When a routine/method/function is being called, the JIT will see if it has already been compiled for the particular combination of types it takes, if so, it can execute that machine code. Otherwise, now that we know the types, it can be compiled and executed. There are also tiered JIT systems that emit native code quickly the first time (reducing start up time), and then on the background work on more optimized code to replace it with.
Alright, there is a twist: what if we settle for sub-optimal code? Above I was saying optimized code. However, we could handle dynamic types on machine code with sub-optimal code. In particular, we can use a variant type for primitive types, and something like an Entity-Component-System for compound types.
It would be full native code from a dynamically typed language. However, it will might have worse performance than JIT.
No, this does not solve generics, it solves dynamic types.
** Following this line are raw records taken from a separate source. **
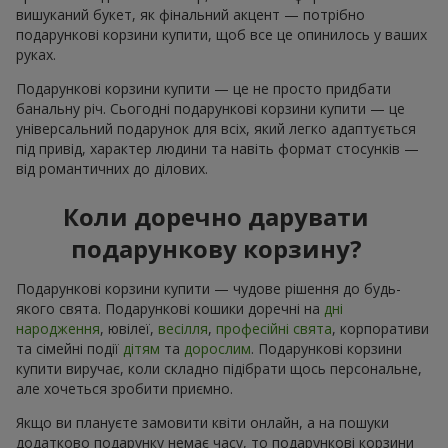
вишуканий букет, як фінальний акцент — потрібно
подарункові корзини купити, щоб все це опинилось у ваших
руках.
Подарункові корзини купити — це не просто придбати
банальну річ. Сьогодні подарункові корзини купити — це
універсальний подарунок для всіх, який легко адаптується
під привід, характер людини та навіть формат стосунків —
від романтичних до ділових.
Коли доречно дарувати
подарункову корзину?
Подарункові корзини купити — чудове рішення до будь-
якого свята. Подарункові кошики доречні на
дні
народження
, ювілеї,
весілля
,
професійні свята
, корпоративи
та сімейні події
дітям
та
дорослим
. Подарункові корзини
купити виручає, коли складно підібрати щось персональне,
але хочеться зробити приємно.
Якщо ви плануєте замовити квіти онлайн, а на пошуки
додатково подарунку немає часу, то подарункові корзини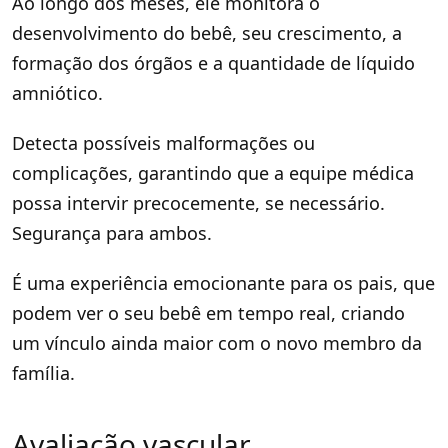
Ao longo dos meses, ele monitora o
desenvolvimento do bebê, seu crescimento, a
formação dos órgãos e a quantidade de líquido
amniótico.
Detecta possíveis malformações ou
complicações, garantindo que a equipe médica
possa intervir precocemente, se necessário.
Segurança para ambos.
É uma experiência emocionante para os pais, que
podem ver o seu bebê em tempo real, criando
um vínculo ainda maior com o novo membro da
família.
Avaliação vascular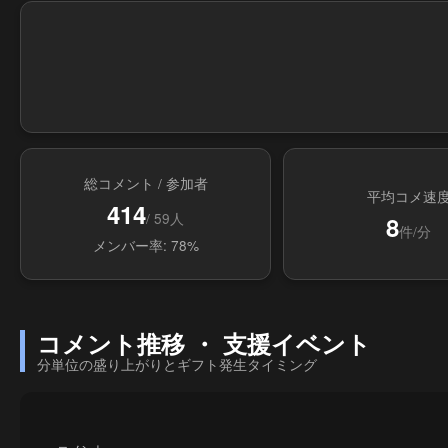
総コメント / 参加者
平均コメ速
414
/ 59人
8
件/分
メンバー率: 78%
コメント推移 ・ 支援イベント
分単位の盛り上がりとギフト発生タイミング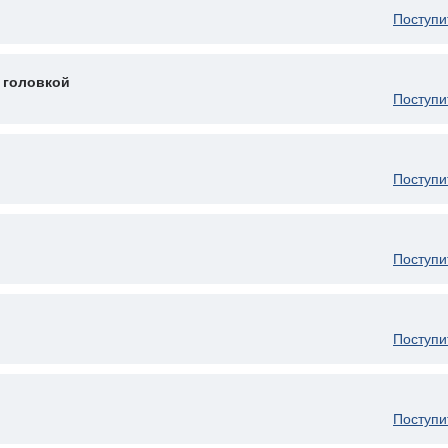
Поступи
 головкой
Поступи
Поступи
Поступи
Поступи
Поступи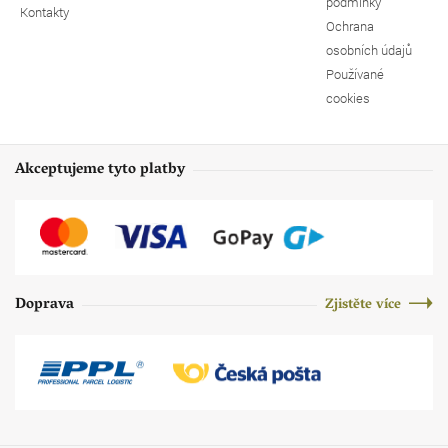
podmínky
Kontakty
Ochrana
osobních údajů
Používané
cookies
Akceptujeme tyto platby
Doprava
Zjistěte více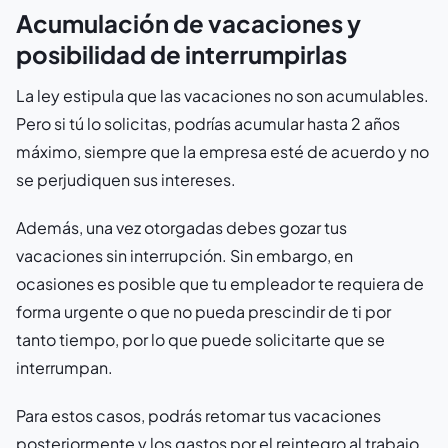
Acumulación de vacaciones y
posibilidad de interrumpirlas
La ley estipula que las vacaciones no son acumulables.
Pero si tú lo solicitas, podrías acumular hasta 2 años
máximo, siempre que la empresa esté de acuerdo y no
se perjudiquen sus intereses.
Además, una vez otorgadas debes gozar tus
vacaciones sin interrupción. Sin embargo, en
ocasiones es posible que tu empleador te requiera de
forma urgente o que no pueda prescindir de ti por
tanto tiempo, por lo que puede solicitarte que se
interrumpan.
Para estos casos, podrás retomar tus vacaciones
posteriormente y los gastos por el reintegro al trabajo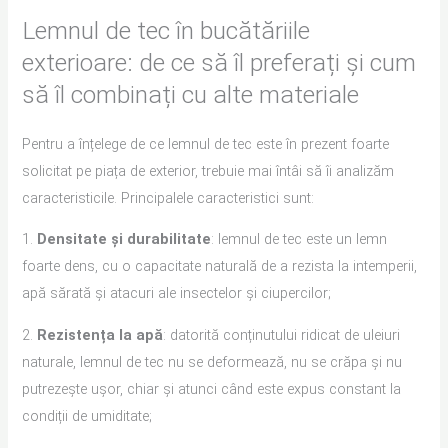
Lemnul de tec în bucătăriile
exterioare: de ce să îl preferați și cum
să îl combinați cu alte materiale
Pentru a înțelege de ce lemnul de tec este în prezent foarte
solicitat pe piața de exterior, trebuie mai întâi să îi analizăm
caracteristicile. Principalele caracteristici sunt:
1.
Densitate și durabilitate
: lemnul de tec este un lemn
foarte dens, cu o capacitate naturală de a rezista la intemperii,
apă sărată și atacuri ale insectelor și ciupercilor;
2.
Rezistența la apă
: datorită conținutului ridicat de uleiuri
naturale, lemnul de tec nu se deformează, nu se crăpa și nu
putrezește ușor, chiar și atunci când este expus constant la
condiții de umiditate;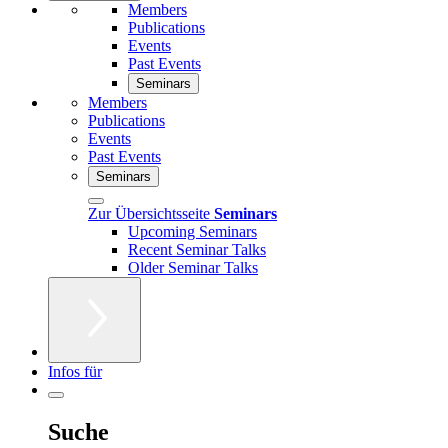
Members
Publications
Events
Past Events
Seminars
Members
Publications
Events
Past Events
Seminars
Zur Übersichtsseite
Seminars
Upcoming Seminars
Recent Seminar Talks
Older Seminar Talks
Infos für
Suche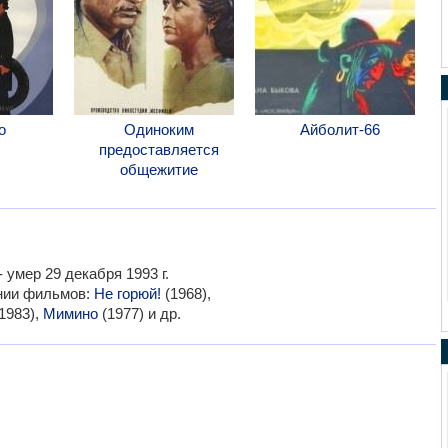
о
Одиноким
Айболит-66
предоставляется
общежитие
 умер 29 декабря 1993 г.
ании фильмов:
Не горюй!
(1968),
1983),
Мимино
(1977) и др.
So, yes dynamically typed languages are hard to compile to native code ahead of time. However, they are often compiled just in time.
I also want to mention that there are solutions that will compile ahead of time what they can, and use JIT for everything else.
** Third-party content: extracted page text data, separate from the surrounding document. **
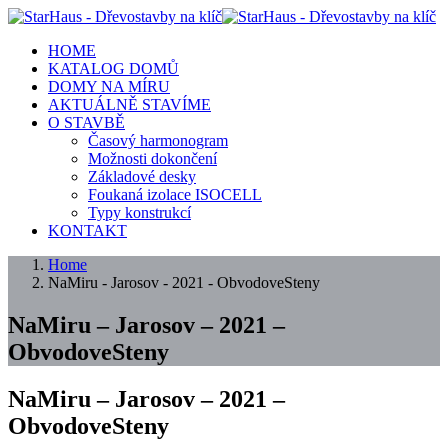
HOME
KATALOG DOMŮ
DOMY NA MÍRU
AKTUÁLNĚ STAVÍME
O STAVBĚ
Časový harmonogram
Možnosti dokončení
Základové desky
Foukaná izolace ISOCELL
Typy konstrukcí
KONTAKT
Home
NaMiru - Jarosov - 2021 - ObvodoveSteny
NaMiru – Jarosov – 2021 –
ObvodoveSteny
NaMiru – Jarosov – 2021 –
ObvodoveSteny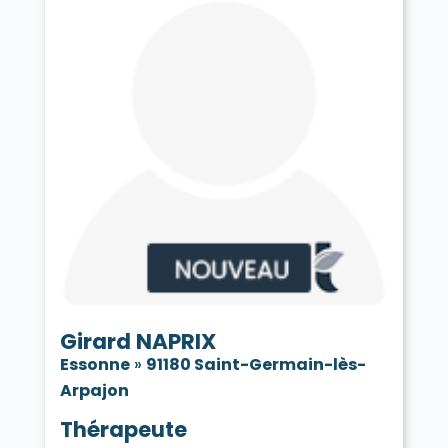
Girard NAPRIX
Essonne
»
91180 Saint-Germain-lès-
Arpajon
Thérapeute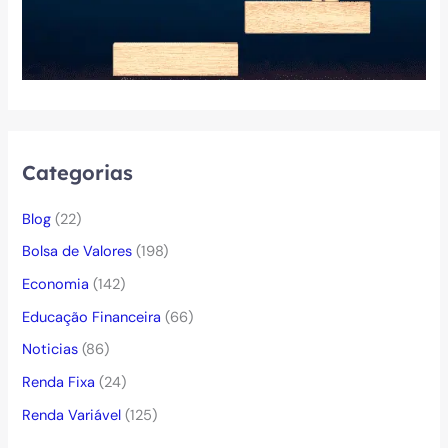
Categorias
Blog
(22)
Bolsa de Valores
(198)
Economia
(142)
Educação Financeira
(66)
Noticias
(86)
Renda Fixa
(24)
Renda Variável
(125)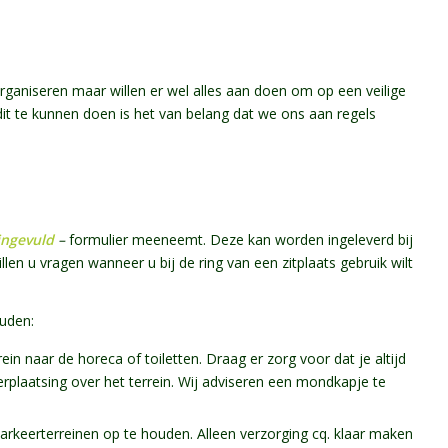
organiseren maar willen er wel alles aan doen om op een veilige
dit te kunnen doen is het van belang dat we ons aan regels
ingevuld
–
formulier meeneemt. Deze kan worden ingeleverd bij
llen u vragen wanneer u bij de ring van een zitplaats gebruik wilt
uden:
in naar de horeca of toiletten. Draag er zorg voor dat je altijd
erplaatsing over het terrein. Wij adviseren een mondkapje te
arkeerterreinen op te houden. Alleen verzorging cq. klaar maken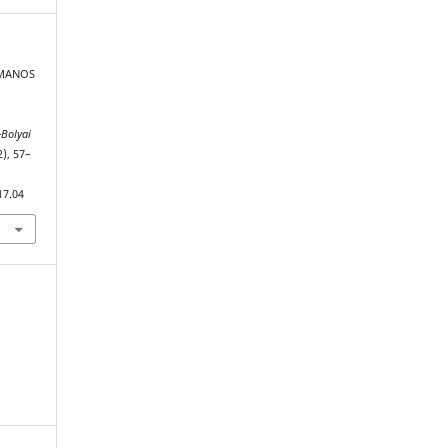
HUMANOS
-Bolyai
2), 57–
17.04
I suspect complexity theory (and more specifically the halting problem itself when it comes to the problem name binding / dispatching) is really to be blamed here
I suppose there is an analogy in trying to figure out type information, and that it is sometimes undecidable.
However, it is not really the halting problem. Most compilers are happy to produce machine code that will never halt (just try an infinite loop in your favorite language). They do not care. They do not try to proof the program will halt.
There are languages that do proof automation, they will try to check if the program will halt, and give you one of three: a) we know it will halt. b) we are not sure, proceed on your own risk. c) we know it will not halt. Those languages are not dynamically typed.
But I'd like to know if this has been formally studied, for either any of these languages in particular, or a larger class of languages.
Skip.
Perhaps also to help with the above, what are some notable examples of dynamically-typed languages with AoT-compilers to native machine code?
Since you ask for Python, I had a look. There seem to be a few options: Nukita, mypyc, Numba. I do not know much of them.
Any language that can run on .NET or Java, for which there already are ahead of time compilation solutions, could be compiled ahead of time. Those are a lot of languages. And there is already ahead of time compilation for a few. First to come to mind is Ruby. Yes, it has “eval” and monkey patch, I know. It will not be possible for every program to be compiled ahead of time, because sometimes the program will depend on user input.
That is the thing. Not every valid program in a dynamically typed language can be compiled ahead of time. If a program creates or modifies types on runtime, there is no way to have that type information ahead of time. The same goes for any library with open generic types. Not because language complexity or the halting problem, but because of the space time continuum. We haven't figured out time travel to get the type information of types that are yet to exist.
Yet, as I was saying above, you could have sub-optimal code. Have you seen .NET Dynamic Language Runtime? .NET is statically typed, with reflection. Using the .NET Dynamic Language Runtime (which is full .NET code), it can have objects statically typed as dynamic. This was developed to port Python and Ruby to .NET, which was done successfully, and was followed by other languages (note that these ports are behind the main version of those languages).
By the way, you can do this: make it so there are only native types, function and object. No new types can be created. No inheritance or anything. Instead, you can attach properties to objects on runtime, a method is a function attached to an object, and have cloning to create multiple similar ones. Implement them in runtime as dictionaries, maps, or similar. Wait a minute, that sounds similar to JavaScript…
Ahead-of-time compilation of JavaScript programs. Yup. Ahead of time, on deploy, of course.
Yeah, the real problem for ahead of time compilation is not the dynamic types part, the problem are code emission, open generics and similar forms of metaprogramming.